In June 2023, former media executive Jeff Zucker joined as an executive at a RedBird subsidiary co-owned with International Media Investments (IMI), a state-funded enterprise of the United Arab Emirates (UAE) owned by Sheikh Mansour bin Zayed Al Nahyan. The joint venture, known as RedBird IMI, allows IMI to invest in RedBird's sports and entertainment properties. RedBird also has a cooperative investment fund with the sovereign wealth fund of Qatar.

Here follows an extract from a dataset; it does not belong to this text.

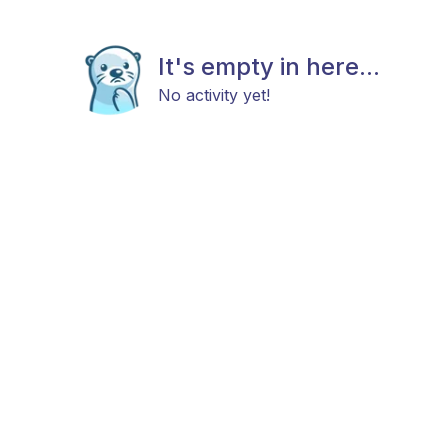
It's empty in here...
No activity yet!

In December 2023, RedBird announced a merger between the XFL and USFL to be called United Football League (UFL) starting in 2024. In July 2024, the company provided funding for Skydance Media's acquisition of National Amusements from the Redstone family and its controlling stake in Paramount Global, a transaction that included Paramount's merger with Skydance. On July 24, 2025, the merger was approved, and it closed on August 7, 2025.

In January 2024, RedBird Capital Partners led a $110 million Series D funding round for Build a Rocket Boy, an independent video game developer and publisher known for developing MindsEye and upcoming game Everywhere.

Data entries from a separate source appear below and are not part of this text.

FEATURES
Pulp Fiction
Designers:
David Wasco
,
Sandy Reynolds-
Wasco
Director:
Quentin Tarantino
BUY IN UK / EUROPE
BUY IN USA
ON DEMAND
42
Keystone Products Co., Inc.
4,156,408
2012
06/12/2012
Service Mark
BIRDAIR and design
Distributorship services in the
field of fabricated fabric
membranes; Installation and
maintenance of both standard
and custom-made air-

On November 23, 2024, Sky News reported that CVC Capital Partners, TF1, RedBird Capital Partners, All3Media, Mediawan, and Kohlberg Kravis Roberts had been linked to a potential takeover bid for British media company ITV and a possible break-up of core assets, such as ITV Studios and ITVX.

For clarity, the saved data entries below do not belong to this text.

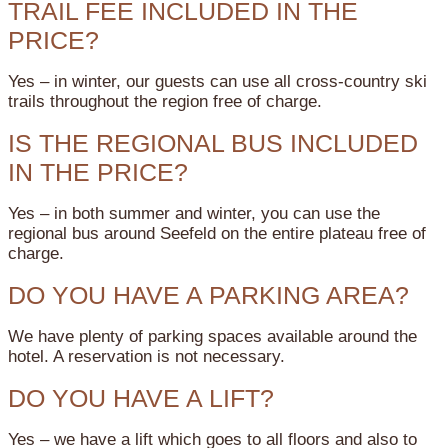
TRAIL FEE INCLUDED IN THE
PRICE?
Yes – in winter, our guests can use all cross-country ski
trails throughout the region free of charge.
IS THE REGIONAL BUS INCLUDED
IN THE PRICE?
Yes – in both summer and winter, you can use the
regional bus around Seefeld on the entire plateau free of
charge.
DO YOU HAVE A PARKING AREA?
We have plenty of parking spaces available around the
hotel. A reservation is not necessary.
DO YOU HAVE A LIFT?
Yes – we have a lift which goes to all floors and also to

On January 30, 2025, Reuters reported that RedBird IMI were in early-stage talks with ITV to merge the All3Media and ITV Studios production businesses.

In May 2025, RedBird announced plans to acquire the Telegraph Media Group (TMG), publisher of daily British newspaper The Telegraph, for £500 million ($674 million). Several human rights groups, including Reporters Without Borders, Index on Censorship, Hong Kong Democracy Council, Hong Kong Watch, and Article 19, opposed the deal due to RedBird's links with China.

Beginning in September of 2025, RedBird partially financed Paramount Skydance's numerous takeover bids to acquire Warner Bros. Discovery (WBD). Following a months-long bidding war against Netflix, Paramount Skydance increased its offer for WBD's assets, prompting Netflix to withdraw from the bidding war. Paramount Skydance and WBD signed a definitive merger agreement the next day.

In July 2026, it was reported that several parties—including RedBird (backing Paramount Skydance) and American investment company TPG, along with Netflix, Sony Pictures, and Versant—were in early talks to purchase film discovery platform Letterboxd.